Dans plusieurs localités touchées par la désertification, a-t-il ajouté, les activités génératrices de revenus ont contribué à améliorer les moyens de subsistance des habitants, tandis que les travaux de fixation des dunes ont permis de protéger des villages menacés par l'ensablement et de réduire les risques liés à l'accumulation de sable sur certains axes routiers importants du pays.
Evoquant l'expérience chinoise, M. Talebna a estimé qu'elle était "l'une des plus remarquables au monde" dans le domaine de la lutte contre la désertification et de la restauration des terres dégradées.
Selon lui, la vision à long terme, les investissements soutenus, la mobilisation des pouvoirs publics et la participation des communautés locales figurent parmi les facteurs qui expliquent les résultats obtenus par la Chine au cours des dernières décennies.
Il a cité, entre autres, les grands programmes écologiques chinois, dont le Programme des Trois-Nord, les campagnes de reboisement à grande échelle, les techniques de fixation des dunes à l'aide de barrières végétales ou de paille, la plantation d'espèces résistantes à la sécheresse, la création de brise-vents, ainsi que l'utilisation de la télédétection, des images satellitaires et des systèmes d'information géographique pour suivre l'évolution des écosystèmes.
"La Mauritanie et les pays du Sahel peuvent s'inspirer de plusieurs aspects de l'expérience chinoise", a-t-il affirmé, évoquant notamment la fixation des dunes, le développement de pépinières modernes, la collecte et la valorisation des eaux de pluie, la gestion durable des pâturages, l'agroforesterie, l'utilisation des technologies modernes, l'implication des populations locales et la planification à long terme.

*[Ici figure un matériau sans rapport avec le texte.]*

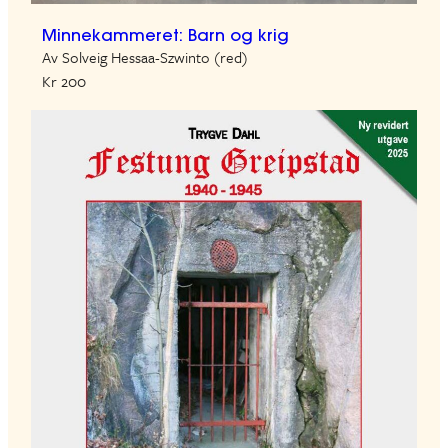
Minnekammeret: Barn og krig
Av Solveig Hessaa-Szwinto (red)
Kr 200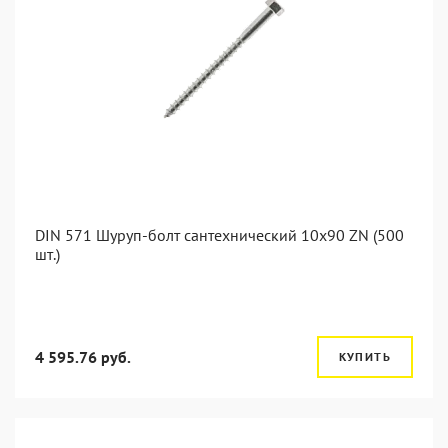
DIN 571 Шуруп-болт сантехнический 10x90 ZN (500
шт.)
4 595.76 руб.
КУПИТЬ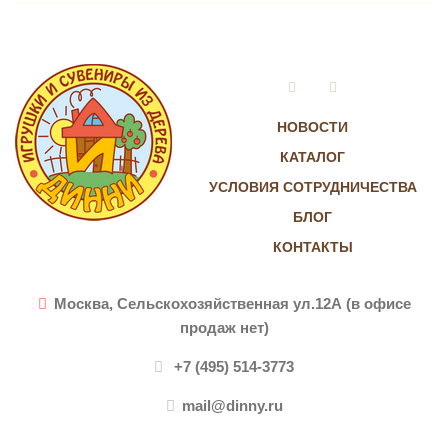
Vkontakte
Instagram
НОВОСТИ
КАТАЛОГ
УСЛОВИЯ СОТРУДНИЧЕСТВА
БЛОГ
КОНТАКТЫ
Москва, Сельскохозяйственная ул.12А (в офисе
продаж нет)
+7 (495) 514-3773
mail@dinny.ru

M. Talebna a également souligné le rôle de la coopération internationale, en particulier avec la Chine. Selon lui, le transfert de technologies, la formation des cadres techniques, le partage d'expertise et le financement de projets environnementaux peuvent aider les pays sahéliens à mieux faire face aux défis climatiques et environnementaux.
"Face aux défis climatiques mondiaux, la coopération demeure un levier indispensable pour protéger les écosystèmes, renforcer la résilience des populations et préserver notre patrimoine naturel commun", a-t-il conclu.